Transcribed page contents
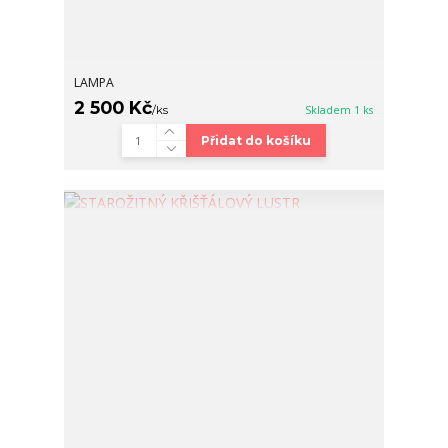
LAMPA
2 500 Kč
/
ks
Skladem 1 ks
Přidat do košíku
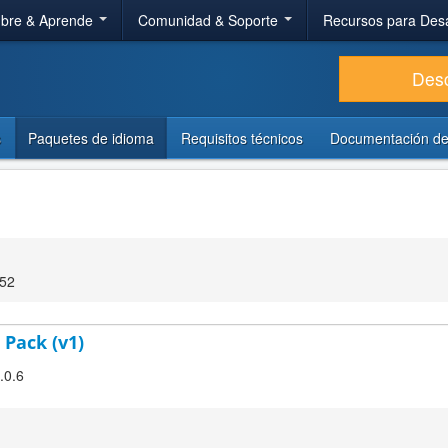
bre & Aprende
Comunidad & Soporte
Recursos para Des
Des
s
Paquetes de idioma
Requisitos técnicos
Documentación de
:52
 Pack (v1)
.0.6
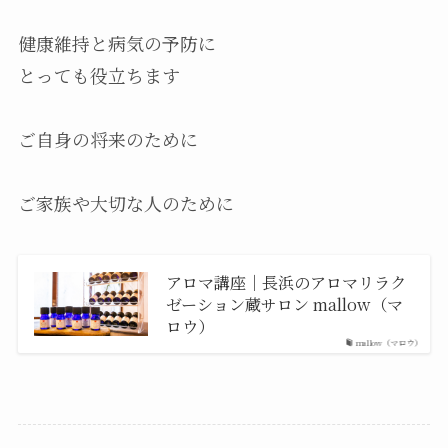
健康維持と病気の予防に
とっても役立ちます
ご自身の将来のために
ご家族や大切な人のために
アロマ講座｜長浜のアロマリラク
ゼーション蔵サロン mallow（マ
ロウ）
mallow（マロウ）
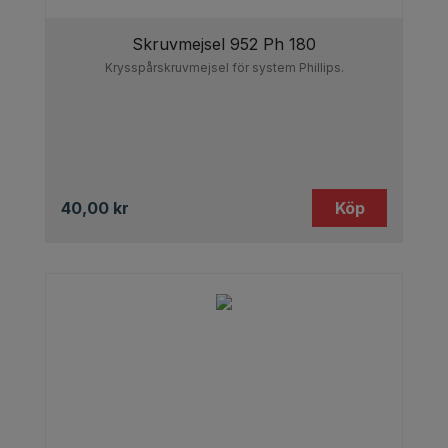
Skruvmejsel 952 Ph 180
Krysspårskruvmejsel för system Phillips.
40,00
kr
Köp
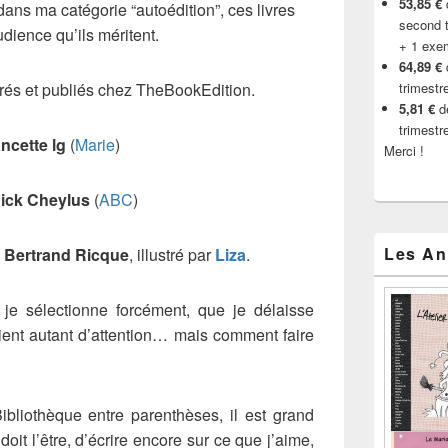
53,85 €
d
ans ma catégorie “autoédition”, ces livres
second t
udience qu’ils méritent.
+ 1 exe
64,89 €
trés et publiés chez TheBookEdition.
trimestr
5,81 €
de
trimestr
ncette lg
(
Marie
)
Merci !
ick Cheylus
(
ABC
)
Les An
e
Bertrand Ricque
, illustré par
Liza
.
 je sélectionne forcément, que je délaisse
ient autant d’attention… mais comment faire
ibliothèque entre parenthèses, il est grand
oit l’être, d’écrire encore sur ce que j’aime,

EXERCISE - Although the records include pictures, the copy should reproduce every line exactly and none of the pictures.

RESULT -
LAMPA
2 500 Kč
/
ks
Skladem 1 ks
Přidat do košíku
bre & Aprende
Comunidad & Soporte
Recursos para Des
Des
s
Paquetes de idioma
Requisitos técnicos
Documentación de
:52
 Pack (v1)
.0.6
健康維持と病気の予防に
とっても役立ちます
ご自身の将来のために
ご家族や大切な人のために
アロマ講座｜長浜のアロマリラク
ゼーション蔵サロン mallow（マ
ロウ）
mallow（マロウ）
Skruvmejsel 952 Ph 180
Krysspårskruvmejsel för system Phillips.
40,00
kr
Köp
53,85 €
d
ans ma catégorie “autoédition”, ces livres
second t
udience qu’ils méritent.
+ 1 exe
64,89 €
trés et publiés chez TheBookEdition.
trimestr
5,81 €
de
trimestr
ncette lg
(
Marie
)
Merci !
ick Cheylus
(
ABC
)
Les An
e
Bertrand Ricque
, illustré par
Liza
.
 je sélectionne forcément, que je délaisse
ient autant d’attention… mais comment faire
ibliothèque entre parenthèses, il est grand
oit l’être, d’écrire encore sur ce que j’aime,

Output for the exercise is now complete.